I miss talking to Trevor all of the time.
I miss being able to truly laugh.
I miss being truly happy.
I miss not having to fake a smile.
I miss being young and carefree.
I miss not having to worry.
I miss all of my virtual twins.
I miss everyone I talked to before.
I miss Jeydon.
I miss Jackson.
I miss Dakota.
I miss everyone.
They all left.
I don't know what even happened to Dakota.
I miss Jeydon.
I don't even know why he left.
I miss Jackson. He used to be happy.
I miss everyone.

Most of all, I miss the family I had.
We all split up.
We all moved on.
We have our own lives I get that.
But we never talk.
I love the people that I've met now.
But I don't know them too well.
I don't open up to people.
Why can't we go back in time?

Back to our virtual realties?
Right here is better than the real world.
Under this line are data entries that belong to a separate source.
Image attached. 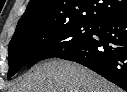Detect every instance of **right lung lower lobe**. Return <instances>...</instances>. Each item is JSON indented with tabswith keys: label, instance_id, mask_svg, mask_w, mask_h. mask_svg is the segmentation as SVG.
<instances>
[{
	"label": "right lung lower lobe",
	"instance_id": "1",
	"mask_svg": "<svg viewBox=\"0 0 127 92\" xmlns=\"http://www.w3.org/2000/svg\"><path fill=\"white\" fill-rule=\"evenodd\" d=\"M56 57L80 63L127 91V11L99 21L88 39Z\"/></svg>",
	"mask_w": 127,
	"mask_h": 92
}]
</instances>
I just want to be held and told it's going to be okay.
But I'll keep up this facade and play the part I'm supposed to play.
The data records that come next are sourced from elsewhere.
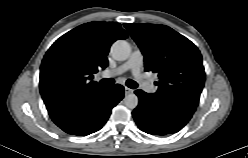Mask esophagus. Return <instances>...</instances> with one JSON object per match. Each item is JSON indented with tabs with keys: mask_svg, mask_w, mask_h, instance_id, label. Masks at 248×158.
I'll use <instances>...</instances> for the list:
<instances>
[{
	"mask_svg": "<svg viewBox=\"0 0 248 158\" xmlns=\"http://www.w3.org/2000/svg\"><path fill=\"white\" fill-rule=\"evenodd\" d=\"M124 90H125V94H126V95H127V94H131V93L133 92V90L130 89V88H128V87H125Z\"/></svg>",
	"mask_w": 248,
	"mask_h": 158,
	"instance_id": "obj_1",
	"label": "esophagus"
}]
</instances>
I have so many regrets, I've lost count.
I had so many chances but didn't take them.
I've lied so many times.
"I'm fine."

I care so much about how people will view me and what I write.
I hate it.
Alone and broken.
Done and tired.
But I'll be okay.
Darling I'll be okay.
I'll play the part.
The happy scenes. The perfect child.
But the game is getting old.
The rules are needed to be broken.
I'm going to switch these roles.
And play the rebel.
Play the true part I was supposed to play.